Experimental program
Comparison scheme
Effect test

Embodiment 1

[0016] in such as figure 1 In the shown reactor, the nickel foam and carbon cloth double-layer rolls are placed on the left shaft, and the nickel foam and carbon cloth are pulled out through the middle reaction zone and fixed on the right winding mechanism. Vacuum the reactor to 10 -2 Pa and filled with nitrogen and then evacuated, repeated several times to make the residual oxygen in the reactor less than 10 -4 Pa. Raise the temperature of the intermediate reaction zone to 1050 o C. Start to feed the mixed gas of methane and nitrogen (the volume fraction of methane is 40%, and the gas fraction of nitrogen is 60%), and at the same time start the right drive winding mechanism to make the nickel foam and carbon cloth pass through the middle at a speed of 0.5 mm / min. In the reaction zone, graphene is grown on the surface of the nickel foam. When the nickel foam and carbon cloth are completely rolled up on the right side, stop heating and ventilation, and reduce the temp...

Embodiment 2

[0019] in such as figure 1 In the shown reactor, the nickel foam and carbon cloth double-layer rolls are placed on the left shaft, and the nickel foam and carbon cloth are pulled out through the middle reaction zone and fixed on the right winding mechanism. Vacuum the reactor to 10-2 Pa and filled with nitrogen and then evacuated, repeated several times to make the residual oxygen in the reactor less than 10 -4 Pa.

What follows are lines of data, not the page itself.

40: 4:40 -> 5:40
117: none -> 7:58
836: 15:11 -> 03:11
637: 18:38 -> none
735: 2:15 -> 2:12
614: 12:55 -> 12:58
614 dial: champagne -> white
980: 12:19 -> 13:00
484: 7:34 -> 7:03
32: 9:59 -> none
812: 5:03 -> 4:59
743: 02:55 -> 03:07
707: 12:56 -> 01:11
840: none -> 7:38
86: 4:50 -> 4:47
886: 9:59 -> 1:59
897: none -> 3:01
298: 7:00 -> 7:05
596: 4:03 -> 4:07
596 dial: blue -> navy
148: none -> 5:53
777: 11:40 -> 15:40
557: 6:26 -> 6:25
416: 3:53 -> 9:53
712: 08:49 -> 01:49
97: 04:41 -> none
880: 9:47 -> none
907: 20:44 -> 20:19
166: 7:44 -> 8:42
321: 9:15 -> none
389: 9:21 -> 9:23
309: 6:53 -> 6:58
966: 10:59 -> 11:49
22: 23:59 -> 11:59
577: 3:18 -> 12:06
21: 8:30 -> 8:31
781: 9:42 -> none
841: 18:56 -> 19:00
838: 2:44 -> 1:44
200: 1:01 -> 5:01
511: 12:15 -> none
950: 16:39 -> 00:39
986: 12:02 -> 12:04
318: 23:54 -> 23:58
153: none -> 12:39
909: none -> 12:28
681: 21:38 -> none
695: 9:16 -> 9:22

Raise the temperature of the intermediate reaction zone to 1050 o C. Start to feed the mixed gas of methane and nitrogen (the volume fraction of methane is 20%, and the gas fraction of nitrogen is 80%), and at the same time start the right drive winding mechanism to make the nickel foam and carbon cloth pass through the middle at a speed of 5 mm / min. In the reaction zone, graphene is grown on the surface of the nickel foam. When the nickel foam and carbon cloth are completely rolled up on the right side, stop heating and ventilation, and reduce the temperat...

Embodiment 3

[0022] in such as figure 1 In the shown reactor, the nickel foam and carbon cloth are double-layered on the left shaft, and the nickel foam and carbon cloth are pulled out through the middle reaction zone and fixed on the right winding mechanism. Vacuum the reactor to 10 -2 Pa and filled with nitrogen and then evacuated, repeated several times to make the residual oxygen in the reactor less than 10 -4 Pa. Raise the temperature of the intermediate reaction zone to 1050 o C. Start to feed the mixed gas of methane and nitrogen (the volume fraction of methane is 40%, and the gas fraction of nitrogen is 60%), and at the same time start the right drive winding mechanism to make the nickel foam and carbon cloth pass through the middle continuously at a speed of 50 mm / min. In the reaction zone, graphene is grown on the surface of the nickel foam. When the nickel foam and carbon cloth are completely rolled up on the right side, stop heating and ventilation, and reduce the tem...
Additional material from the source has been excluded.